→ **EXERCISE DETAILS**
Below are the records. Gather each line that holds "pour".

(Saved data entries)
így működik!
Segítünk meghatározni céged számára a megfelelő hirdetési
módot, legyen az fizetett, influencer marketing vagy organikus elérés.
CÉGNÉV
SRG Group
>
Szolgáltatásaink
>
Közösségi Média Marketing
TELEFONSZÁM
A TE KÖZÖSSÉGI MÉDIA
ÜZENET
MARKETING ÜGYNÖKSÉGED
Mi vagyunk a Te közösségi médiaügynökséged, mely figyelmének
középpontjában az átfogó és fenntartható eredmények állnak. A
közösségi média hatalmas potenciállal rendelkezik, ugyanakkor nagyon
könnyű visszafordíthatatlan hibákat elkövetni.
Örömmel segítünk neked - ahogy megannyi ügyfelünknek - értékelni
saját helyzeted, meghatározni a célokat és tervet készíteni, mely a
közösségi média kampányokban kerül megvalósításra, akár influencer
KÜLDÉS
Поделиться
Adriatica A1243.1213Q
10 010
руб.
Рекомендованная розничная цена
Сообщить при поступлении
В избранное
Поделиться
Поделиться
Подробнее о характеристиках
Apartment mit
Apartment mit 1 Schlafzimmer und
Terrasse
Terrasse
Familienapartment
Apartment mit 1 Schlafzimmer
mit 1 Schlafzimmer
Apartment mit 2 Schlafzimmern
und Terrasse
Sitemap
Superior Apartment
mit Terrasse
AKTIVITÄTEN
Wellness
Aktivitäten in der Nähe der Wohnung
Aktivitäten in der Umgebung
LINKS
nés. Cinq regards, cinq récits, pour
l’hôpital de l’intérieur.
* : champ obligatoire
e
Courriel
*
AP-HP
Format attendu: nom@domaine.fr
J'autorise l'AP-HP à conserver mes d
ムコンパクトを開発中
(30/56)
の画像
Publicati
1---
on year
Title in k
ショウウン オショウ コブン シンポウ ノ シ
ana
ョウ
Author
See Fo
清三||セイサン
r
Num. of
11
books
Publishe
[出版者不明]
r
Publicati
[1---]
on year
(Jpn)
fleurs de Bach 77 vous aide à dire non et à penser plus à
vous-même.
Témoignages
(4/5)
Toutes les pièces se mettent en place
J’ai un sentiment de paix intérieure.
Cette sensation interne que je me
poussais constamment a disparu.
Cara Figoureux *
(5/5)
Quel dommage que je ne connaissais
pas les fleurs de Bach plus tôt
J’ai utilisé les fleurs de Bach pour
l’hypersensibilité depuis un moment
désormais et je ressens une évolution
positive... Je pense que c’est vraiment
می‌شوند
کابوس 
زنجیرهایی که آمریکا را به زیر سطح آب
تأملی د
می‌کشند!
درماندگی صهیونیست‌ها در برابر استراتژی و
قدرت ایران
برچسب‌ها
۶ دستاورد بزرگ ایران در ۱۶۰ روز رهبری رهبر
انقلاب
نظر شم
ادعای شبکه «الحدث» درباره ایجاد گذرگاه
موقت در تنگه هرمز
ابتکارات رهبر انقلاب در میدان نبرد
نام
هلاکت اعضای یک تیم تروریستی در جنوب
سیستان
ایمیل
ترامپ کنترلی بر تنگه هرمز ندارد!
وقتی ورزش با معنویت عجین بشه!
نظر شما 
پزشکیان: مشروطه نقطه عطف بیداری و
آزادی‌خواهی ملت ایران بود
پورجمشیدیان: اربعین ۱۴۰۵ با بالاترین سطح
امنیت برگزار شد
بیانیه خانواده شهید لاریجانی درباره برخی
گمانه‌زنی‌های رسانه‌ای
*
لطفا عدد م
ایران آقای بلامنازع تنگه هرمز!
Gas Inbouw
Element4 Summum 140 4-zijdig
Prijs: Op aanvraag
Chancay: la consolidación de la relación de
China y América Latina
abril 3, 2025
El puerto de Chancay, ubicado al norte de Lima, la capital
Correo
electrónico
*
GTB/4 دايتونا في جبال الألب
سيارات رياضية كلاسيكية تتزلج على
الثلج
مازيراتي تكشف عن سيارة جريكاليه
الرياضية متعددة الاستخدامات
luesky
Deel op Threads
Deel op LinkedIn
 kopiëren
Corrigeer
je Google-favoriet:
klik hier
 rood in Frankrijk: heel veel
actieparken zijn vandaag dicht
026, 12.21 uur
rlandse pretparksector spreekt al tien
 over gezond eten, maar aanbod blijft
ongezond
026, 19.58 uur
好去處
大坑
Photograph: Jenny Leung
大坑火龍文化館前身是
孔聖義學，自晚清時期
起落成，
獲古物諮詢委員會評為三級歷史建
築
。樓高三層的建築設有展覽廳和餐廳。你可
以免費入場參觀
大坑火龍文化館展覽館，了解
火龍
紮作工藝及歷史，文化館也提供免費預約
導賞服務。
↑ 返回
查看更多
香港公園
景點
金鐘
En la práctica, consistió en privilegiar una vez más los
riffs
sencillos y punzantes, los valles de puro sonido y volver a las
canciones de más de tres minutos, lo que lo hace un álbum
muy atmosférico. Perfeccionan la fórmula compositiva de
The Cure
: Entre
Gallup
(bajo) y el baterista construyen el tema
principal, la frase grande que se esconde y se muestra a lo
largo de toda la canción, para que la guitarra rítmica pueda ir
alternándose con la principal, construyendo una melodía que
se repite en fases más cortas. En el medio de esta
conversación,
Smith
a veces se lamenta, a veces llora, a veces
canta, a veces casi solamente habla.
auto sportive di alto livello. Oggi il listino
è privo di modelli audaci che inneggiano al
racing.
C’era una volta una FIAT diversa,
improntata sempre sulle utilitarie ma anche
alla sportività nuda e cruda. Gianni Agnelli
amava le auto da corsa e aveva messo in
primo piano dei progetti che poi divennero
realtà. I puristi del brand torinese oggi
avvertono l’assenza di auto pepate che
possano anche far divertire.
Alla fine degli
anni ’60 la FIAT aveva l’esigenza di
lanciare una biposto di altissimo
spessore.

→ **ANSWER BOX**
nés. Cinq regards, cinq récits, pour
J’ai utilisé les fleurs de Bach pour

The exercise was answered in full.